High Current Testing for Land Grid Array Sockets

Land grid array (LGA) sockets are currently used for industry standard and custom microprocessors to meet the increased performance challenges for a variety of server applications. Along with the need for increased high speed signaling capabilities comes the challenge to support lower voltages and higher currents. Typical testing that is conducted by the LGA socket suppliers does not provide an accurate assessment of the maximum current capabilities in a real product application due to the test card design and construction limitations. Typical test card designs use a daisy chain connection to wire multiple LGA socket contacts in series. The daisy chain wiring in the test card adds to the resistive heating and results in an inaccurate maximum current rating.
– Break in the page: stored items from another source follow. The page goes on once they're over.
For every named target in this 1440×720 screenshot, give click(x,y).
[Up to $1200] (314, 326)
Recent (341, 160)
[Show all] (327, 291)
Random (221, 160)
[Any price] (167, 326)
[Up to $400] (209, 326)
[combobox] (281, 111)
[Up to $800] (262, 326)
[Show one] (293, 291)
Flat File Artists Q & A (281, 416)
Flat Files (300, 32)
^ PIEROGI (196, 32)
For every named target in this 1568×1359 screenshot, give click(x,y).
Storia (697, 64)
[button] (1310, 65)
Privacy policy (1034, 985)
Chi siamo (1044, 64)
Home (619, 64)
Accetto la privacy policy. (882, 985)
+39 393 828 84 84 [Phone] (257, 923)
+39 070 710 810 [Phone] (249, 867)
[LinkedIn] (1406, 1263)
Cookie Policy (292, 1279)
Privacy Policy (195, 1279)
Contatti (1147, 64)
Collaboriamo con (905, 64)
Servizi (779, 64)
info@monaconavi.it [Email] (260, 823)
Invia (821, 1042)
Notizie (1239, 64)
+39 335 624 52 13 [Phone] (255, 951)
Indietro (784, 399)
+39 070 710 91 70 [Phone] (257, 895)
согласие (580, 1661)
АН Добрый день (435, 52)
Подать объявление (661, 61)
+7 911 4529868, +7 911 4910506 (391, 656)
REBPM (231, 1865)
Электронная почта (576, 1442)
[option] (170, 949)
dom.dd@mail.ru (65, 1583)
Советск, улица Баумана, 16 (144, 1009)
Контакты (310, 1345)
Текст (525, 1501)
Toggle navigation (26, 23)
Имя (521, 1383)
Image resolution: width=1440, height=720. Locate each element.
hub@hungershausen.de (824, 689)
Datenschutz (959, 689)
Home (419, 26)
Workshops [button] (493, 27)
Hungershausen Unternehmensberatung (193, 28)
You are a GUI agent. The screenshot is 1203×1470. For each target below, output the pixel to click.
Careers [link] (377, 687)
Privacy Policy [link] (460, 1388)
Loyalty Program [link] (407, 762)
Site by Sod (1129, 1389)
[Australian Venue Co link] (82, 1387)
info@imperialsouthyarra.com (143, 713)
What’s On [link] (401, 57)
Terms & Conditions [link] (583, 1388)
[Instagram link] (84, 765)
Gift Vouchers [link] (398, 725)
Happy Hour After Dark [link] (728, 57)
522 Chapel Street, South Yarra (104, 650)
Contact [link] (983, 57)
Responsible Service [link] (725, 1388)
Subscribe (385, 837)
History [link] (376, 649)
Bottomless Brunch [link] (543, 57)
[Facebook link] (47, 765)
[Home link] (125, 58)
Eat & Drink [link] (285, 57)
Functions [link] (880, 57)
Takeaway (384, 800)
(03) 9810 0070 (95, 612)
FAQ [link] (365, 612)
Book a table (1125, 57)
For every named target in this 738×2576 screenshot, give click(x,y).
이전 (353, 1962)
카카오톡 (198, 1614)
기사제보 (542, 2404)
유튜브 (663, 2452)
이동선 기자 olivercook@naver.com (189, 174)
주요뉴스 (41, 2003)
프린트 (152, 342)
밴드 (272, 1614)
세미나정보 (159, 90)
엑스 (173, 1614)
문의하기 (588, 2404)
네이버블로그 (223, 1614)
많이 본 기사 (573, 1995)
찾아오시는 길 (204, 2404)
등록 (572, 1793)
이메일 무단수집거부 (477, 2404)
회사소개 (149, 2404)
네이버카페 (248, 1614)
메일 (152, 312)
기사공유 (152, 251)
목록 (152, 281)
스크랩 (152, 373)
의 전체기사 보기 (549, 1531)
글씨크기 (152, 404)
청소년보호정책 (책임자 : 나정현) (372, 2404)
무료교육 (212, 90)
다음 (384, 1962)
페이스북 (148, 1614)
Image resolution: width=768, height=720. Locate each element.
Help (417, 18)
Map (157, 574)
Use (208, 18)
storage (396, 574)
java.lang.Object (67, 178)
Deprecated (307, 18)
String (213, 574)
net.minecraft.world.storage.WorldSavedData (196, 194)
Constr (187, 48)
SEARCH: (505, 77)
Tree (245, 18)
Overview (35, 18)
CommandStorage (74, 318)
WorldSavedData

Also, the test cards typically do not have a cross section construction that is representative of a real product application with multiple ground planes that provide improved thermal dissipation of the heat generated by the LGA socket interface. High current LGA socket testing has been conducted to better understand the performance limitations in a variety of product applications. Three different test vehicles were used in the testing to evaluate two LGA processor module configurations along with a board to board LGA socket configuration. All three test vehicles were designed to use multiple voltage and ground planes in the circuit card to provide a low impedance path for current flow and a low voltage drop through the LGA socket interface. The test variables included different types of LGA sockets contacts, the number of contacts for current supply, the number of contacts for return current, the current path in the module, and the airflow effects. The test results provide additional insights into the differences in the LGA socket contact designs and materials along with correlation between the different test vehicles and product applications.